The Emperor has no Clothes: Mad Men [Season 4, Episode 6]

First, my apologies for not posting last week (Mom, I know you were sorely disappointed). I had my first week back at school, and blogging fell by the wayside. These past two episodes have been the best yet this season. Last week, we got to hear January Jones utter the word ‘masturbation’… and this week, we got to see a nudist in action (well sort of).

We might frame last night’s episode as about two concepts: origins and their repression. Peggy peeled off her clothes; Roger remembered Don Draper as he used to be– a bright young man with big ambitions and a healthy respect for authority. As usual, the parallels between these two characters point out the carefully built walls that shield Don and Peggy from getting too close to anyone or anything.

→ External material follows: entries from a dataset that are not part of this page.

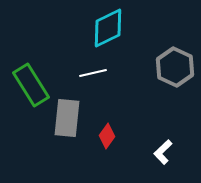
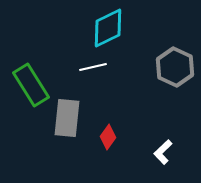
white line: moved 6 px up
red diamond: moved 1 px right, 1 px down
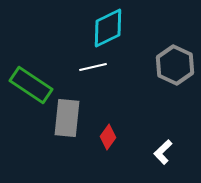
gray hexagon: moved 2 px up
green rectangle: rotated 24 degrees counterclockwise
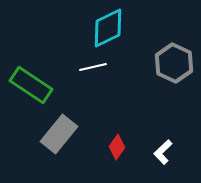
gray hexagon: moved 1 px left, 2 px up
gray rectangle: moved 8 px left, 16 px down; rotated 33 degrees clockwise
red diamond: moved 9 px right, 10 px down
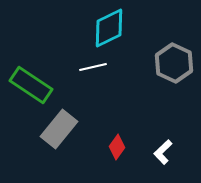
cyan diamond: moved 1 px right
gray rectangle: moved 5 px up
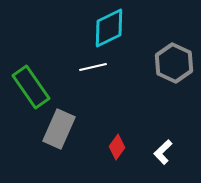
green rectangle: moved 2 px down; rotated 21 degrees clockwise
gray rectangle: rotated 15 degrees counterclockwise
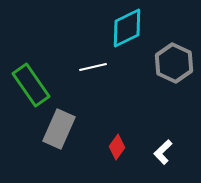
cyan diamond: moved 18 px right
green rectangle: moved 2 px up
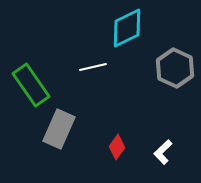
gray hexagon: moved 1 px right, 5 px down
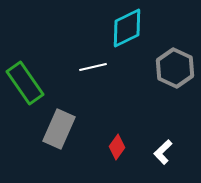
green rectangle: moved 6 px left, 2 px up
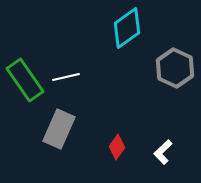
cyan diamond: rotated 9 degrees counterclockwise
white line: moved 27 px left, 10 px down
green rectangle: moved 3 px up
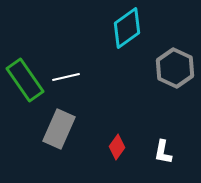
white L-shape: rotated 35 degrees counterclockwise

This season, we can’t turn away as Don’s defense mechanisms crumble all around him, revealing a broken man who bears little resemblance to the dapper gentlemen we met some years ago in the pilot.

But I’m getting ahead of myself. This episode we watched Peggy attempt to work with the new art director, Stan Rizzo, on copy for Vick Caugh syrup. Poor Stan Rizzo, it’s tought to be a nudist in a world of clothed people. Luckily, the secretaries are impressed with his Johnson campaign stories and KKK footage.  Peggy is unimpressed– and presumably this is why he has such antagonism toward her. Or perhaps he dislikes her because she assumes she has nothing to learn from him and he knows it. Regardless, Stan claims Peggy is not only sexually repressed, but should be ashamed of her body. Sexual harassment in the workplace is mere par for the course in the world of Mad Men, but this actually seems unnecessarily cruel. Is he threatened by her talent or does he just want to sleep with her? I can’t tell.

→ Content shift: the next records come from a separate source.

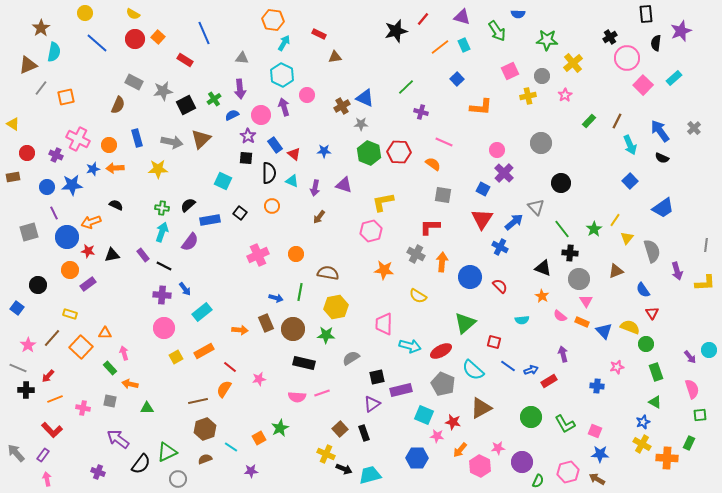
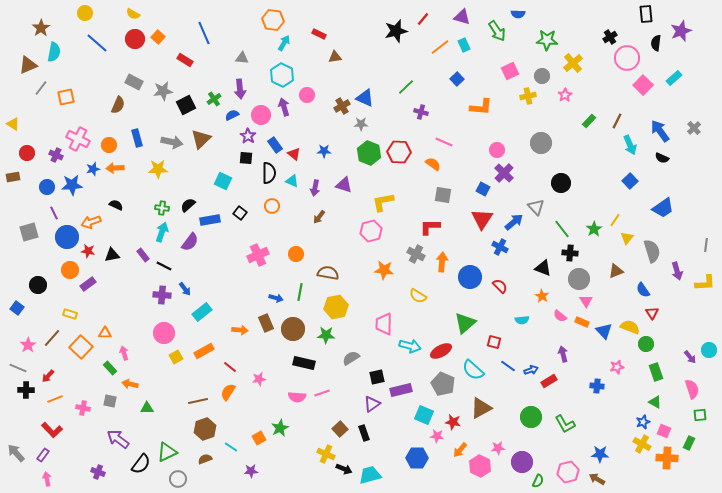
pink circle at (164, 328): moved 5 px down
orange semicircle at (224, 389): moved 4 px right, 3 px down
pink square at (595, 431): moved 69 px right
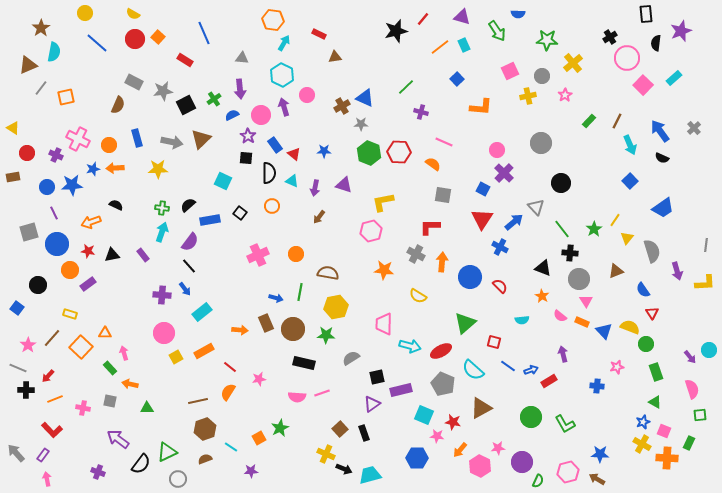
yellow triangle at (13, 124): moved 4 px down
blue circle at (67, 237): moved 10 px left, 7 px down
black line at (164, 266): moved 25 px right; rotated 21 degrees clockwise
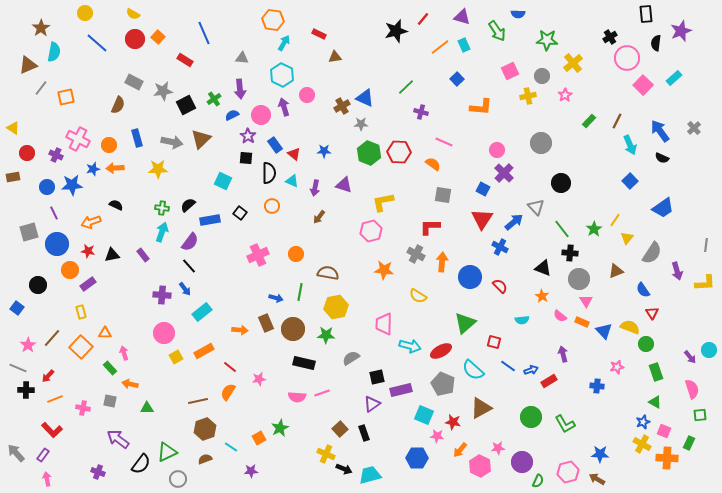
gray semicircle at (652, 251): moved 2 px down; rotated 50 degrees clockwise
yellow rectangle at (70, 314): moved 11 px right, 2 px up; rotated 56 degrees clockwise
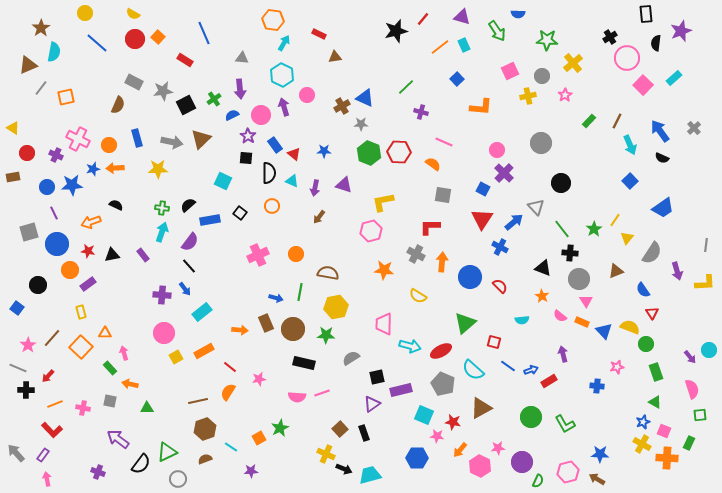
orange line at (55, 399): moved 5 px down
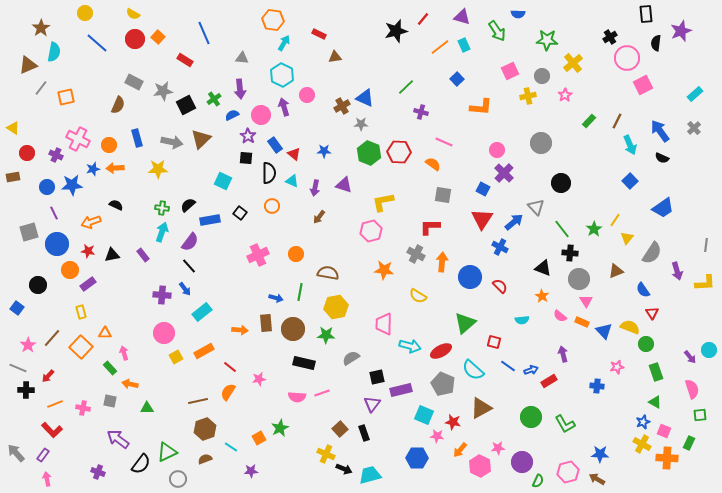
cyan rectangle at (674, 78): moved 21 px right, 16 px down
pink square at (643, 85): rotated 18 degrees clockwise
brown rectangle at (266, 323): rotated 18 degrees clockwise
purple triangle at (372, 404): rotated 18 degrees counterclockwise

After a drunk Don commands Peggy and Stan to spend the weekend working on Vicks, things get really wild. Exasperated by Stan’s laziness, Peggy calls him out on his bullshit and strips down to her birthday suit. Stan, called on his own bluff, takes off his pants, revealing an erection he claims has NOTHING to do with Peggy’s nudity. I loved this scene. Just when I give up on Peggy (who I do think is sort of smug and self-important) she does something to surprise me. She seems to be constantly reinventing herself with every action. One minute she’s sexually promiscuous, the next minute she’s a virgin. One minute a buttoned up catholic, the next minute, a marijuana smoker. It’s refreshing to watch someone so playfully act out identity– which is of course, always in flux.

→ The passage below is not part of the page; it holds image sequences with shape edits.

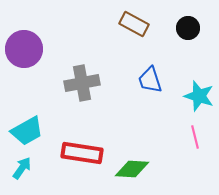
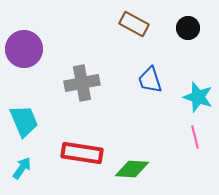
cyan star: moved 1 px left, 1 px down
cyan trapezoid: moved 3 px left, 10 px up; rotated 84 degrees counterclockwise
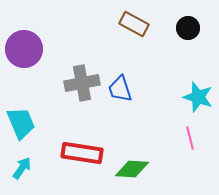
blue trapezoid: moved 30 px left, 9 px down
cyan trapezoid: moved 3 px left, 2 px down
pink line: moved 5 px left, 1 px down
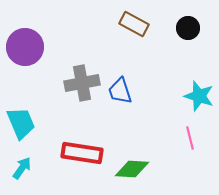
purple circle: moved 1 px right, 2 px up
blue trapezoid: moved 2 px down
cyan star: moved 1 px right, 1 px up
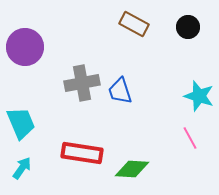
black circle: moved 1 px up
pink line: rotated 15 degrees counterclockwise
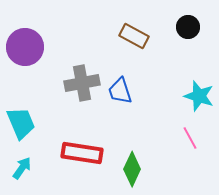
brown rectangle: moved 12 px down
green diamond: rotated 68 degrees counterclockwise
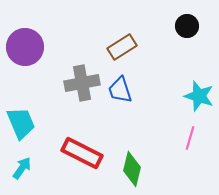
black circle: moved 1 px left, 1 px up
brown rectangle: moved 12 px left, 11 px down; rotated 60 degrees counterclockwise
blue trapezoid: moved 1 px up
pink line: rotated 45 degrees clockwise
red rectangle: rotated 18 degrees clockwise
green diamond: rotated 12 degrees counterclockwise
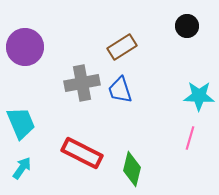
cyan star: rotated 16 degrees counterclockwise
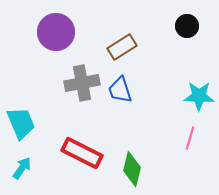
purple circle: moved 31 px right, 15 px up
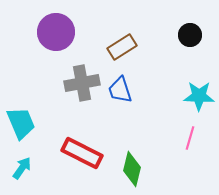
black circle: moved 3 px right, 9 px down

But even as Peggy reveals her flesh, she keeps a wall up around herself. She has no desire to let anyone (either at the office or elsewhere) know her secrets. Don, however, is becoming increasingly transparent. This episode we learned via flashback how Roger discovered Don Draper some years ago. We got a glimpse of a young man (probably around Peggy’s age) with raw talent and a thirst for success, selling fur coats at a mom and pop shop. After talking his way into a job at Sterling Cooper, Don apparently quickly rose to the top, snagging a lovely wife and a house in Ossining along the way. But after years of building up a professional persona, Don is cracking up in real-time. For the first time, we are seeing alcohol have an effect on Don. He drunkenly embarrasses himself in front of the Life Cereal executives; he leaves his Clio at the bar; he gets rejected by Faye Miller, and seems to be blacked out for an entire weekend (he picks up a brunette on Friday night and wakes up with a blonde on Sunday). Don has always been a drinker, but never before has his drinking effected his performance at work.

The repression of one’s origins may be painful, it has also always been essential to Don’s survival.